Magari avessi fede come un granellino di senape! Magari la mia fede fosse capace di spostare le montagne!
«Credo Signore, aiutami nella mia incredulità», dico ogni giorno.
Quando c’è fede c’è il desiderio d’amare la persona di cui ci si fida. Avere una persona di cui potersi fidare, da poter amare, assicura il senso del futuro, perché la via per il futuro è la speranza. E la speranza è l’energia che non fa cadere il presente nel non senso e il futuro nel nulla. La speranza più grande da desiderare, per me, è ch’essa non venga mai meno in me, ch’io non perda la fiducia. Ma se fede, speranza e amore, in qualcuno, sono già esperienza di paradiso, quanto più non lo saranno una «fede retta, una speranza certa, una carità perfetta» in Dio?
La ricompensa
Il Vangelo di oggi ci parla della fede e ci dice che non dobbiamo chiedere a Dio la ricompensa perché abbiamo creduto. Saremmo degli sciocchi, degli ingrati, dei ciechi. La ricompensa è già poter credere. Aver potuto credere è la ricompensa e non questa devo pretendere perché ho creduto! Il dono più grande è Dio stesso, non i doni ch’Egli può farci. Noi che spesso amiamo non il Donatore ma i doni. Noi che spesso amiamo il Donatore per poter avere, come ricompensa, dei doni. Che ingannati che siamo!
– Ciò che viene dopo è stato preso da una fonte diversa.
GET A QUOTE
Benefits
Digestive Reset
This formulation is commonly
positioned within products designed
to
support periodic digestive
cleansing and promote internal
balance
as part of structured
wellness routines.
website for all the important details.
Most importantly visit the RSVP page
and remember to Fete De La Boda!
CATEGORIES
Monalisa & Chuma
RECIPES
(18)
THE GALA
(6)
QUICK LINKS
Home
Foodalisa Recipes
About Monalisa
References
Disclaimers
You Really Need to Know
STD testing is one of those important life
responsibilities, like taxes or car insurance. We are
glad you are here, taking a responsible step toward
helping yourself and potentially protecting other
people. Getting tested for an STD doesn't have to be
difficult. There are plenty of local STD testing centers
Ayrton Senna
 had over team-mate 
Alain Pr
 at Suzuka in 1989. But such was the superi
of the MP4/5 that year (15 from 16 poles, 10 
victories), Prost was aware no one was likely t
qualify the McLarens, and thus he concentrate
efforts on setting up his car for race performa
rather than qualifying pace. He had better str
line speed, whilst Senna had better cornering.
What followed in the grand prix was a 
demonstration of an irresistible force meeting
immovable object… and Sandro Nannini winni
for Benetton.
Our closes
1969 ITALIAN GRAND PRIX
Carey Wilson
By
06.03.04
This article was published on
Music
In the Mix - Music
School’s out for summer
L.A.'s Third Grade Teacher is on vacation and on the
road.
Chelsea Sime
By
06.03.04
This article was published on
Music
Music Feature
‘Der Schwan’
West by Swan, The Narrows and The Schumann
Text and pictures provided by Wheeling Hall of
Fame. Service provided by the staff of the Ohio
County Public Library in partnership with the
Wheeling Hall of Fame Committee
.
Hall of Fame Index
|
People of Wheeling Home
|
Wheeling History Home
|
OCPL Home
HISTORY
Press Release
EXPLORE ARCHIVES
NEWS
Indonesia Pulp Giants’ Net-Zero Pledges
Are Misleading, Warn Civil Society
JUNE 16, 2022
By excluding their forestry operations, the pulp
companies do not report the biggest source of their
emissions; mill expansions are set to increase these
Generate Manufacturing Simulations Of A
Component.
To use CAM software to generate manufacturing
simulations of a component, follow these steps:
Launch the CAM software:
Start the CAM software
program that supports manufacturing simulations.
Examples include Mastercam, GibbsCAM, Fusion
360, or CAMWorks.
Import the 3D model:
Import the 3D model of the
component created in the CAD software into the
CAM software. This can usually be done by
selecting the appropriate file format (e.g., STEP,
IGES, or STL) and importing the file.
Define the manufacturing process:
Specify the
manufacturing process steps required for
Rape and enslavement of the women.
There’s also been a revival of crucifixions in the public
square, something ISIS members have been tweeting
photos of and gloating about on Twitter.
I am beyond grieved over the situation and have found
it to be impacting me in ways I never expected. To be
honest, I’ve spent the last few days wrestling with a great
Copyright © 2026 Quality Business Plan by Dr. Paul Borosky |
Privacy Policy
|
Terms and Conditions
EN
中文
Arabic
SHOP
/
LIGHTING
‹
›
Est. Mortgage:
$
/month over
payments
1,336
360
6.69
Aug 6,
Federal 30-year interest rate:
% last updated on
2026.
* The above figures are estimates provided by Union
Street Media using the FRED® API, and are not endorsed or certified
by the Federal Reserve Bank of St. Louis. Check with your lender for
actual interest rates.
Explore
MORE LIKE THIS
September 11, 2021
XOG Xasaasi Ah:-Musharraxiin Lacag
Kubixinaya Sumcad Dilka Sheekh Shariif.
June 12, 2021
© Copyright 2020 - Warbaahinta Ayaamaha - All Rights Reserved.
S. Agostino, consapevole dell’essenziale, confessandosi scrisse: Tardi ti amai, bellezza così antica e così nuova, tardi ti amai. Sì, perché tu eri dentro di me e io fuori. Lì ti cercavo. Deforme, mi gettavo sulle belle forme delle tue creature. Eri con me, e non ero con te. Mi tenevano lontano da te le tue creature, inesistenti se non esistessero in te. Mi chiamasti, e il tuo grido sfondò la mia sordità; balenasti, e il tuo splendore dissipò la mia cecità; diffondesti la tua fragranza, e respirai e anelo verso di te, gustai e ho fame e sete; mi toccasti, e arsi di desiderio della tua pace.” (Le Confessioni, X, 26-27).